◆ Work required
Every line below between the line holding "apad bez odgovora, koji" and the line holding "ju 45 ruskih", inclusive, should be repeated exactly, and all other lines omitted.

◆ Record excerpts
◇ ◇ ◇ ◇

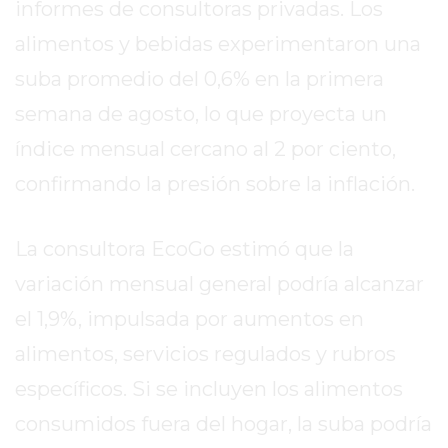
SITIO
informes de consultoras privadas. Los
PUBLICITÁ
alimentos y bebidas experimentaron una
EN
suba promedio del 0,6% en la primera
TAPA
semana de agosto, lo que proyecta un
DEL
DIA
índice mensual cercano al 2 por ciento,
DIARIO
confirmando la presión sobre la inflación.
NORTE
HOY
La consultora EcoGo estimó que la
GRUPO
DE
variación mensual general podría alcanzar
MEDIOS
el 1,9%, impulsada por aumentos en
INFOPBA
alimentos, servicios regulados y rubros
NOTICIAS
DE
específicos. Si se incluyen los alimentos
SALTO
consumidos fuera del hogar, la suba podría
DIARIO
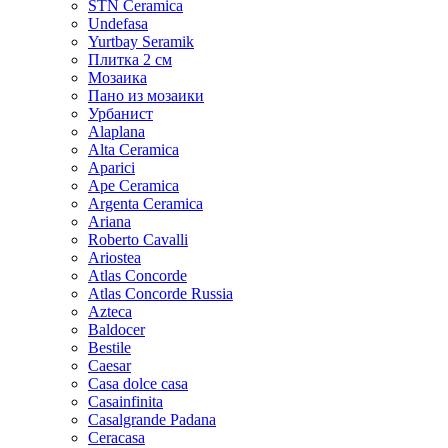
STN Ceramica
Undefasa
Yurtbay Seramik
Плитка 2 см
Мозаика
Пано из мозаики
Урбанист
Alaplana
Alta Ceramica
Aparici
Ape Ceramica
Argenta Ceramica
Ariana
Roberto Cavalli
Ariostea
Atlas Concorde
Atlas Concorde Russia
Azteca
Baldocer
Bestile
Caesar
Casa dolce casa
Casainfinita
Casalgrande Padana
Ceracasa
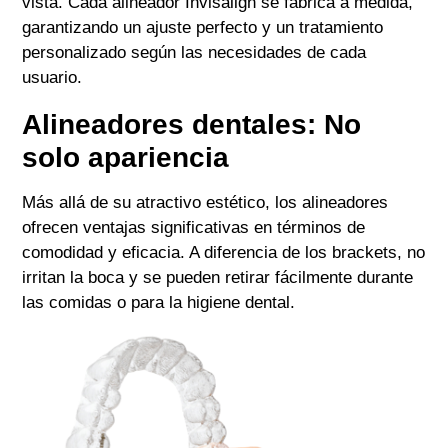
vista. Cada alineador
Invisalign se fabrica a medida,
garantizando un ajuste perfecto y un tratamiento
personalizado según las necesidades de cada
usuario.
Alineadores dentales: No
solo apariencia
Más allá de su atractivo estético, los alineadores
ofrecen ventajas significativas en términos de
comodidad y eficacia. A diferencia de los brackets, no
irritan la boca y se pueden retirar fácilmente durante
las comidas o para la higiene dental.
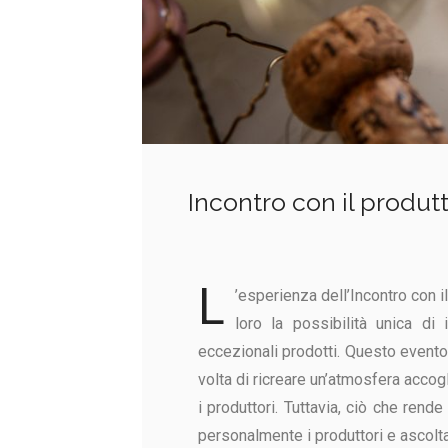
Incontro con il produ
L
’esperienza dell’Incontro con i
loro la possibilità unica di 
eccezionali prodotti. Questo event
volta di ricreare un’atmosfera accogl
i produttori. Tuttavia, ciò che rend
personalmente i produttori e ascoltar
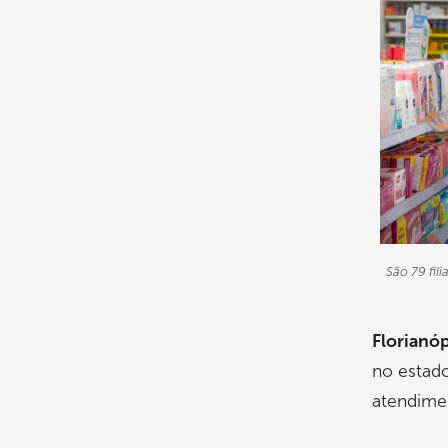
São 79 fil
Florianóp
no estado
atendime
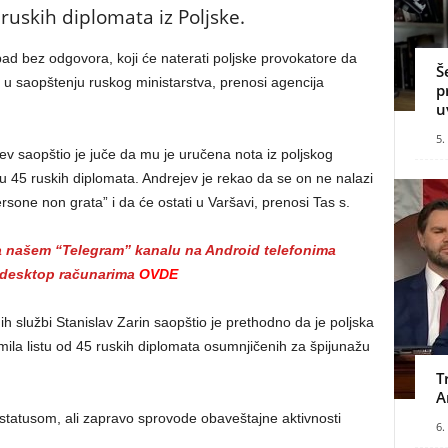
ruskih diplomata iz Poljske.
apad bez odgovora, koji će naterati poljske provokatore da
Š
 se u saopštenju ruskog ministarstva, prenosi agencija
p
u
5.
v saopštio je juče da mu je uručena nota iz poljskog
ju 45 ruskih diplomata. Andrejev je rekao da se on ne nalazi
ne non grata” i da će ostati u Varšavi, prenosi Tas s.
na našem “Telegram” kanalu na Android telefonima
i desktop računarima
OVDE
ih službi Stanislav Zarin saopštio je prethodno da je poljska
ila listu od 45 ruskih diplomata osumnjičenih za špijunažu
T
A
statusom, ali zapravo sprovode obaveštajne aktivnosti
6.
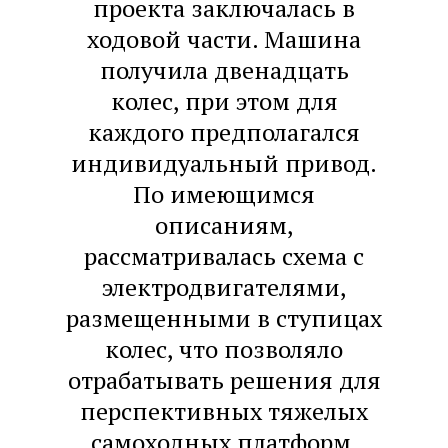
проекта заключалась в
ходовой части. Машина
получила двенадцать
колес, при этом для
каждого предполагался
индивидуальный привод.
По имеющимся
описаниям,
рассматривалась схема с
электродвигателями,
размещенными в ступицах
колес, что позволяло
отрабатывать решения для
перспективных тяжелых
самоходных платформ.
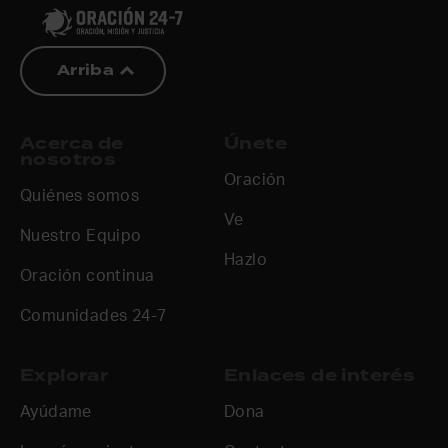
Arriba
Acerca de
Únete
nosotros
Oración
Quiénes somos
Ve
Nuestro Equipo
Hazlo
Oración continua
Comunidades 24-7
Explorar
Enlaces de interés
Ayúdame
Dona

◇ ◇ ◇ ◇

◆ Completed task
apad bez odgovora, koji će naterati poljske provokatore da
Š
 se u saopštenju ruskog ministarstva, prenosi agencija
p
u
5.
v saopštio je juče da mu je uručena nota iz poljskog
ju 45 ruskih diplomata. Andrejev je rekao da se on ne nalazi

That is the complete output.